Rail union boss claims strikes successful regardless of ongoing pay dispute

The general secretary of the Rail, Maritime and Transport (RMT) union, Mick Lynch, has declared the continuing rail strikes within the UK a “success,” regardless of the lack of an agreed pay deal after almost a yr of industrial action. Lynch said that the strikes, which commenced in June 2022, have efficiently prevented management from implementing redundancies and controversial reforms corresponding to widespread ticket workplace closures. He additionally claimed that the union’s actions have inspired staff in other sectors.
On Friday, round 20,000 workers from 14 firms, together with guards and rail managers, participated in another walkout over pay and circumstances, inflicting significant disruption. Train drivers’ union ASLEF additionally held a walkout on Wednesday, with extra action planned for the weekend as part of the continued dispute between the government and the unions.
Lynch, talking from a picket line at London’s Euston station, blamed prepare corporations for the disruption and mentioned strikes would stop as quickly as a “fair” deal was agreed. He argued that the motion had already produced outcomes, as railway firms “haven’t been capable of implement any of their plans.”
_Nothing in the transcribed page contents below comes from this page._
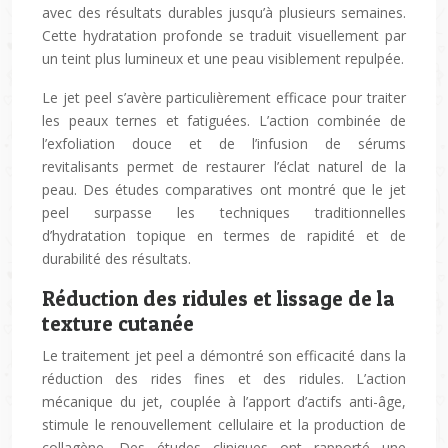
avec des résultats durables jusqu’à plusieurs semaines.
Cette hydratation profonde se traduit visuellement par
un teint plus lumineux et une peau visiblement repulpée.
Le jet peel s’avère particulièrement efficace pour traiter
les peaux ternes et fatiguées. L’action combinée de
l’exfoliation douce et de l’infusion de sérums
revitalisants permet de restaurer l’éclat naturel de la
peau. Des études comparatives ont montré que le jet
peel surpasse les techniques traditionnelles
d’hydratation topique en termes de rapidité et de
durabilité des résultats.
Réduction des ridules et lissage de la
texture cutanée
Le traitement jet peel a démontré son efficacité dans la
réduction des rides fines et des ridules. L’action
mécanique du jet, couplée à l’apport d’actifs anti-âge,
stimule le renouvellement cellulaire et la production de
collagène. Des études cliniques ont rapporté une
“We’ve pushed them [rail bosses] back on all of the stuff they needed to do – they wanted to make 1000’s of our folks redundant, they wished to close every booking workplace in Britain, restructure our engineering workers, [and] cut the catering service,” Lynch said. “What we haven’t got is a pay deal, we haven’t got any guarantees on our members’ futures, but we’ve stopped them doing the worst elements of their proposals and their ideas.”
Lynch added that the strikes have been successful, with members continuing to support the action through three ballots. Save noted that the strikes have impressed others to take action of their industries and put commerce unions back on the map in Britain.
However, Easy and ASLEF have rejected pay presents made by the federal government this year, arguing that the proposed phrases on circumstances and pay are inadequate, particularly given the ongoing excessive inflation. Some disputes have been resolved, corresponding to a separate row involving RMT staff at Network Rail, who voted to accept a revised pay provide in March.
A spokesperson for the Rail Delivery Group (RDG), representing the UK’s prepare service suppliers, countered the RMT’s claims, stating that “common-sense” reforms are “long overdue.” They mentioned, “There have been three pay deals offered which the RMT executive have reneged regardless of their negotiators in the room agreeing the terms.”